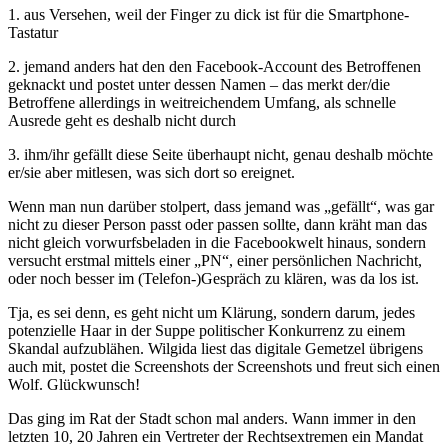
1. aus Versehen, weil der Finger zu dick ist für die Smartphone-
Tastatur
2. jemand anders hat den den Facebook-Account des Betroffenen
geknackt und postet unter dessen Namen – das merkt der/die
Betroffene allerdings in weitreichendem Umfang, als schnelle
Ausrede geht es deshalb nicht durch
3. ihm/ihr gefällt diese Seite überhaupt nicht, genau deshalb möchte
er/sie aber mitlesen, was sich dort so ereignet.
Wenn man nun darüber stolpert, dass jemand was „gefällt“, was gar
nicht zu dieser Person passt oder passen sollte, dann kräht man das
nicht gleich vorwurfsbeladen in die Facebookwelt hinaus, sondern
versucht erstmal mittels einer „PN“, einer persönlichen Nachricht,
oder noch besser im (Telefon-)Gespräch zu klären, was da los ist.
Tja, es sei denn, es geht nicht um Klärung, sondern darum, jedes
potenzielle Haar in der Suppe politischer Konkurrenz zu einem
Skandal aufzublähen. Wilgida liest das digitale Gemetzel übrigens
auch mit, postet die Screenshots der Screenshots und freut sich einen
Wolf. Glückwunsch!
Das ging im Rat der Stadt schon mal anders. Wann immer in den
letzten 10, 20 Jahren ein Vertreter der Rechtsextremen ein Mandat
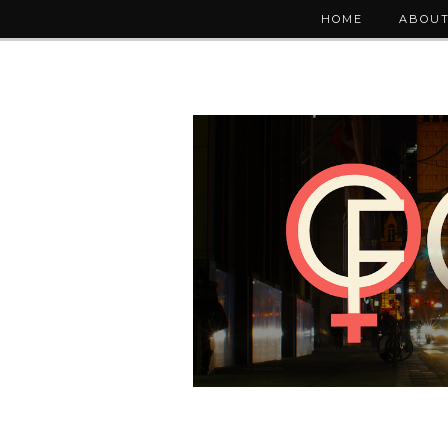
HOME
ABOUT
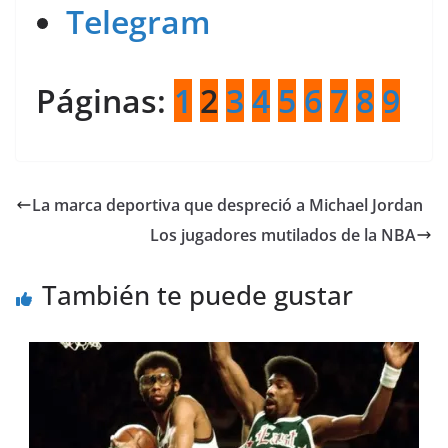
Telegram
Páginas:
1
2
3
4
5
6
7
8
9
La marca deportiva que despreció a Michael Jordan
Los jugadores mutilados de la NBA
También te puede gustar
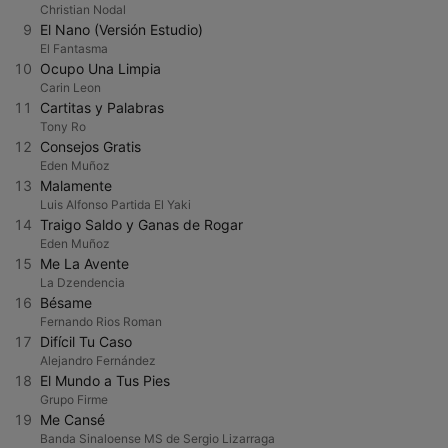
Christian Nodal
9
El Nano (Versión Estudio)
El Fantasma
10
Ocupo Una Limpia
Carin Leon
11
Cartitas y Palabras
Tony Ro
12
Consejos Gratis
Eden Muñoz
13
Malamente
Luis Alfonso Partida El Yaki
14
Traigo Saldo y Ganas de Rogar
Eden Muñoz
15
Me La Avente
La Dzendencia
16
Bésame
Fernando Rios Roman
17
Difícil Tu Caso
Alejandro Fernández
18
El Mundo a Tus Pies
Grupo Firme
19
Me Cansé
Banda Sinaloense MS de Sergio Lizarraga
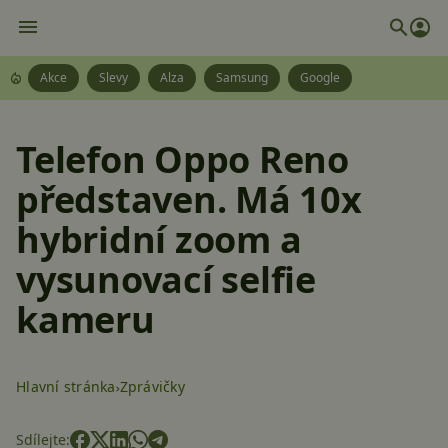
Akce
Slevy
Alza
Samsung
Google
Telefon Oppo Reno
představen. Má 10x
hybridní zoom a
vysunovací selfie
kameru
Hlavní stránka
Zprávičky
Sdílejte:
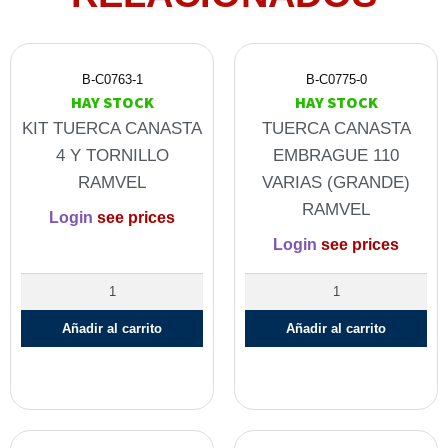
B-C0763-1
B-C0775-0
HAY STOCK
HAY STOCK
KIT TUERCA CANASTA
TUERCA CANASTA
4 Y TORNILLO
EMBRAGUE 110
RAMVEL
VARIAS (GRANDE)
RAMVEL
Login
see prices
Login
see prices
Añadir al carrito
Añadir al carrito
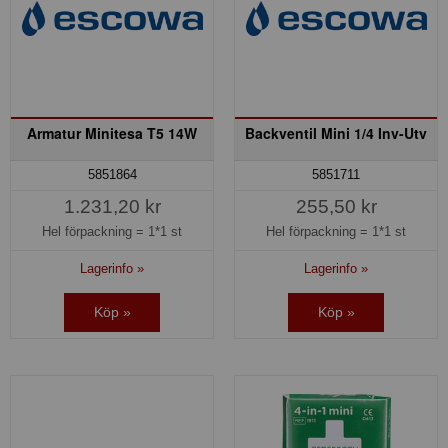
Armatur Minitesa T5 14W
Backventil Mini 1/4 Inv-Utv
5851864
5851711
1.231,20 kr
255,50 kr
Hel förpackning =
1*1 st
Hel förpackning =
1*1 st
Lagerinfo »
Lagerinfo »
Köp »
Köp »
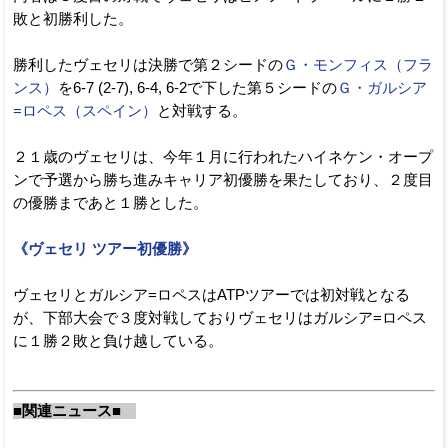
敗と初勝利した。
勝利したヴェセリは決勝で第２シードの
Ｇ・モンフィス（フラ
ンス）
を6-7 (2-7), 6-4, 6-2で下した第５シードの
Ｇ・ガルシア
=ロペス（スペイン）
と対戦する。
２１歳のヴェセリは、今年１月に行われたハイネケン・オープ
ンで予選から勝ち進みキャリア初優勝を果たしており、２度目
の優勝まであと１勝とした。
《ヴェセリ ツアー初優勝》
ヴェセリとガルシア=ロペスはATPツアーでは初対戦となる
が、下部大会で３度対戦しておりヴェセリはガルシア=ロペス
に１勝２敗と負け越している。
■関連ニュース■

......

## ASSIGNED TASK
Whenever the string "Telefon" occurs in a line of the entries above, copy that line.

## RESPONSE TO THE TASK
oder noch besser im (Telefon-)Gespräch zu klären, was da los ist.
Telefon Oppo Reno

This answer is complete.